With the tax and SBA/PPP seasons over I started cleaning my garage. It was either that or my sock drawer and standing and moving around in the garage was more appealing. The sock drawer could wait until it rained, and to get rid of a large volume of stuff the garage won hands up.

The first thing I decided to tackle was old books in a dozen boxes piled up behind a lot of junk, i.e. previously known as good stuff. These boxes hadn’t been looked at for at least a half dozen years, so it made no sense to keep them. After all, I am not a Library or Museum; and if I wanted to re-read them I could always check them out of my local library and if they didn’t have it, then one of the thirty libraries in its consortium would likely have it. When I cleared the space and opened the boxes it was not hard to notice the smell and rotting, so donating them was out of the question. I spent about an hour tying bundles for the recycling truck to pick up. It would have taken less if I didn’t go through some of the books and decide to keep them for a little while so I could reread selected passages. I put them in a pile, and not in another box.

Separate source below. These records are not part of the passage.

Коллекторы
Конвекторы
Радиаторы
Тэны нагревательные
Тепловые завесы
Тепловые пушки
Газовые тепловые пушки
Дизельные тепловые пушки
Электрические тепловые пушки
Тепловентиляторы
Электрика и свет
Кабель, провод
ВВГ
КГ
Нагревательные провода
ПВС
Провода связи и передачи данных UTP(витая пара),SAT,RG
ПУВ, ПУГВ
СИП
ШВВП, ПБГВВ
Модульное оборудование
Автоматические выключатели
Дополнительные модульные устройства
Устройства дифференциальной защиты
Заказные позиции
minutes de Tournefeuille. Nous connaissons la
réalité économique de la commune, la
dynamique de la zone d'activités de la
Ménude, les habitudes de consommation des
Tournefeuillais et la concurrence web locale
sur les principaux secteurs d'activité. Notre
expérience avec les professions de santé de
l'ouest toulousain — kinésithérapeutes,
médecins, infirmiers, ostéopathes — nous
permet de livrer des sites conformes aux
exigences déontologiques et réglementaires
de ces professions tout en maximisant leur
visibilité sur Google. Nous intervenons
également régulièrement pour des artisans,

One book caught my eye almost immediately and coincidently it was near the top. It was a book on how to overcome procrastination. I never got to it and decided to flip through it and saw that it was published 24 years ago and that I must have bought it when it was published because it had a Borders price sticker. I put that aside to read sometime, but as I started to write this blog I quickly decided to put for the next recycling pick up. I recalled an Evelyn Woods’ Reading Dynamics course I once took and she [this was when she started and taught the course herself] said that one way to deal with a 300-page book in five minutes was to flip through the pages and if you decide you wouldn’t like it or if it didn’t appear to be worth the time to read, then don’t read it. I remembered this and I no longer will be a procrastinator with respect to that book. Goodbye Charlie!

I have a lot of interests and if I find a book on such a topic I usually buy it. I am much better than I used to be since I now take many books out of the library instead of buying them. Also, I no longer have any space for books and the books I have, take me days to move off and then back into the bookcases when we have the house painted, or want new carpeting for one of the rooms with bookcases. Sometimes I want to rearrange the books so similar topics are together – that becomes a major project so it never gets completed but even partially done I now know where similar topic books are situated.

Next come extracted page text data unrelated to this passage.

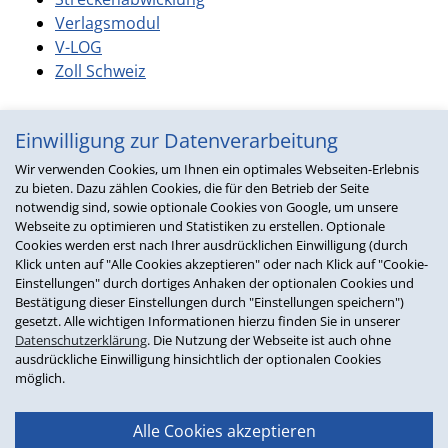
Verlagsmodul
V-LOG
Zoll Schweiz
Einwilligung zur Datenverarbeitung
Wir verwenden Cookies, um Ihnen ein optimales Webseiten-Erlebnis
zu bieten. Dazu zählen Cookies, die für den Betrieb der Seite
notwendig sind, sowie optionale Cookies von Google, um unsere
Webseite zu optimieren und Statistiken zu erstellen. Optionale
Cookies werden erst nach Ihrer ausdrücklichen Einwilligung (durch
Klick unten auf "Alle Cookies akzeptieren" oder nach Klick auf "Cookie-
Einstellungen" durch dortiges Anhaken der optionalen Cookies und
Bestätigung dieser Einstellungen durch "Einstellungen speichern")
gesetzt. Alle wichtigen Informationen hierzu finden Sie in unserer
Datenschutzerklärung
. Die Nutzung der Webseite ist auch ohne
ausdrückliche Einwilligung hinsichtlich der optionalen Cookies
möglich.
Möchten Sie mehr erfahren?
Alle Cookies akzeptieren
Kontaktieren Sie uns über unser Kontaktformular oder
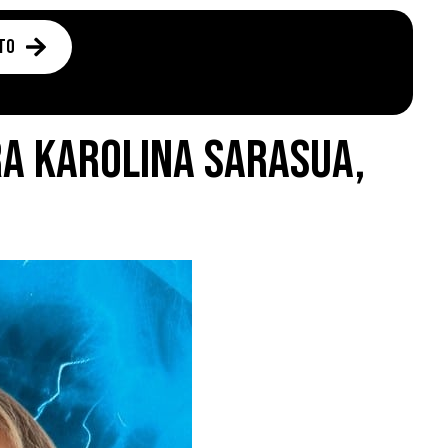
to
ra Karolina Sarasua,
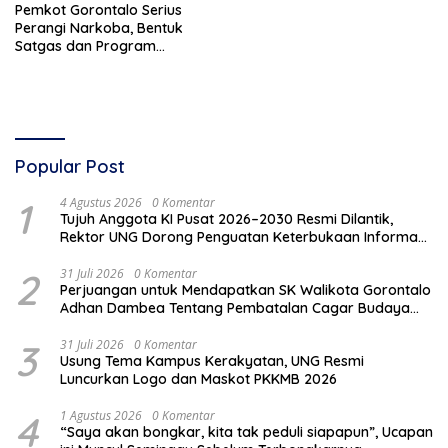
Pemkot Gorontalo Serius
Perangi Narkoba, Bentuk
Satgas dan Program
Pemberdayaan
Popular Post
1
4 Agustus 2026
0 Komentar
Tujuh Anggota KI Pusat 2026–2030 Resmi Dilantik,
Rektor UNG Dorong Penguatan Keterbukaan Informasi
Digital
2
31 Juli 2026
0 Komentar
Perjuangan untuk Mendapatkan SK Walikota Gorontalo
Adhan Dambea Tentang Pembatalan Cagar Budaya
Eks Rumah Jawatan Pos dan Telegraf, Gagal !!!
3
31 Juli 2026
0 Komentar
Usung Tema Kampus Kerakyatan, UNG Resmi
Luncurkan Logo dan Maskot PKKMB 2026
4
1 Agustus 2026
0 Komentar
“Saya akan bongkar, kita tak peduli siapapun”, Ucapan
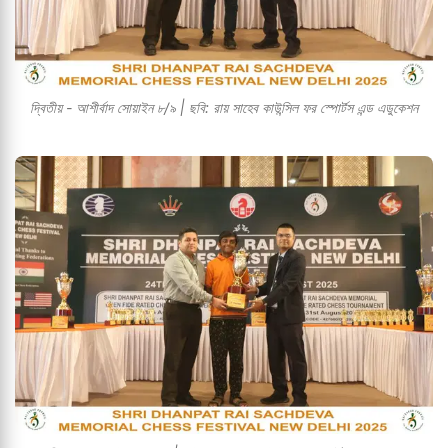
দ্বিতীয় - আশীর্বাদ সোয়াইন ৮/৯ | ছবি: রায় সাহেব কাউন্সিল ফর স্পোর্টস এন্ড এডুকেশন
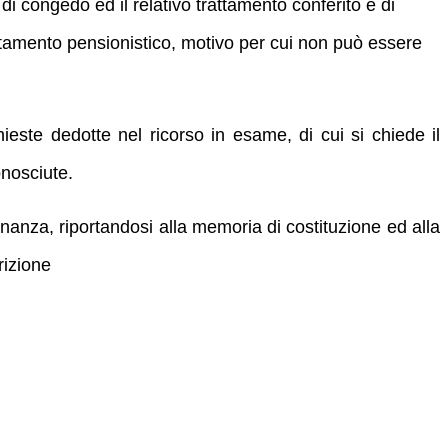
i congedo ed il relativo trattamento conferito è di
ttamento pensionistico, motivo per cui non può essere
ieste dedotte nel ricorso in esame, di cui si chiede il
nosciute.
nanza, riportandosi alla memoria di costituzione ed alla
rizione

Another thing I am throwing out are the many magazines I save with articles about investing that I usually refer to at the end of the year to “prove” how wrong the articles were on their top stock picks for the year, the decade or for a lifetime. Right now, none of this seems relevant or usable so I am tying these up for recycling. Actually, my point in saving these is to show how wrong the so-called experts were; however, for the last few years I have been using the articles they published at the end of the year to show how “right” they were. I wrote about some of them in blogs and since they all underperform the market indexes, I wonder if they live in an alternate universe.

I have a lot of “stuff’ besides books and magazines and realize that acquiring each item cost money and took time to purchase, time to put somewhere, and now time to throw away. It seems pretty stupid so I am resolving to buy less stuff. It’s easy now being homebound. Hopefully, when this is over I won’t feel that I will then have much more room for my new “stuff.”